Volume 3, Issue 1
Published by AEGIS Communications
A Primer on Cone Beam CT
Allan G. Farman; Claudio M. Levato; William C. Scarfe
Cone Beam Computerized Tomography (CBCT) is an application that is taking dentistry by storm. In a single rotation, CBCT provides precise, essentially immediate, and accurate three-dimensional (3-D) radiographic images. The data acquired by the scan can also be used for image guidance and to create 3-D epoxy models used for treatment applications. The significant advancements and applications provided by this technology do not compete with standard digital radiographic applications. Rather, CBCT is a complementary modality for specific applications.
CBCT IMAGE ACQUISITION
Cone-beam techniques use a single rotation in which the x-ray source and a reciprocating x-ray detector are attached by an arm and rotate around the patient’s head acquiring multiple basis projection images. It is also possible to fuse scans from more than one rotation in some cases. The field of view (FOV) determined by the area of interest is primarily dependent on the detector size and beam projection geometry. While FOV can be varied by the application of zoomed image reconstruction, this can reduce image resolution.
The number of projection images comprising the data set varies, depending on the system, and this number is determined both by the frame rate and the exposure cycle. The higher the frame rate, the more information that is available to construct the image; however, the signal-to-noise ratio of individual slices is also decreased. A number of units have variable exposure sequences and numbers of frames (Table 1).
Because CBCT provides images of high contrasting structures well, it is highly suited for evaluating bone and teeth. Combined with the limitation of FOV, CBCT is almost perfectly positioned for dentistry. CBCT use in clinical practice provides a number of advantages compared to conventional CT. These advantages include beam limitation, reduced scan time, and rapid image display. Other advantages are discussed below.
Collimation of the CBCT primary x-ray beam enables limitation of exposure to the region of interest.

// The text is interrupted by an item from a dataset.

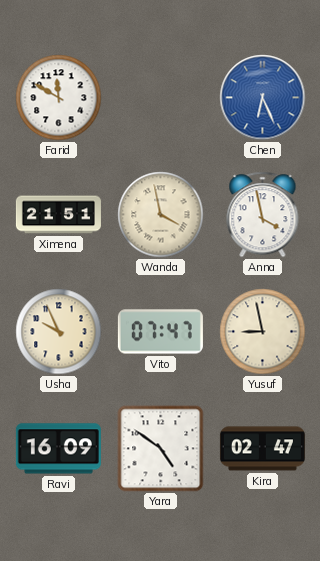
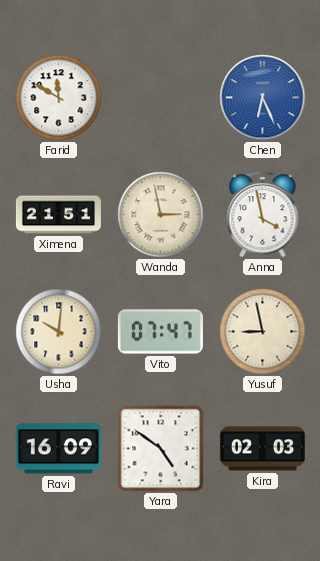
Wanda: 3:58 -> 2:58
Usha: 9:56 -> 10:01
Kira: 02:47 -> 02:03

An optimal FOV can be selected for each patient based on disease presentation and the region designated to be imaged.
CBCT units use megapixel solid state devices for x-ray detection providing a minimal voxel resolution between 0.09 mm and 0.25 mm isotropically, exceeding the highest grade multislice CT in terms of spatial resolution.
CBCT generally acquires all basis projection images in a single rotation, so scan time can be minimized. While faster scanning times usually mean less basis projections from which to reconstruct the MPR (multiplanar reformatting) images, motion artifact because of subject movement is reduced. Reconstruction times vary depending on FOV and scanning speed.
Reports indicate that the CBCT patient-absorbed dose is significantly reduced when compared to conventional CT (Table 2).1-3 The NewTom 3G system also has an automatic exposure control device which selects the starting intensity of the x-ray beam, depending on the size of the patient, and modifies the anodic current according to the density of the transversed tissues (maximum value, 15 mA). This reduces the patient-absorbed dose to approximately that of a film-based periapical survey of the dentition or 1 to 7 times that of a single panoramic image. Depending on bone density, a hospital fan-beam CT exposes the patient to 6- to 8-times CBCT exposure for one jaw and 15-times CBCT exposure when imaging both jaws.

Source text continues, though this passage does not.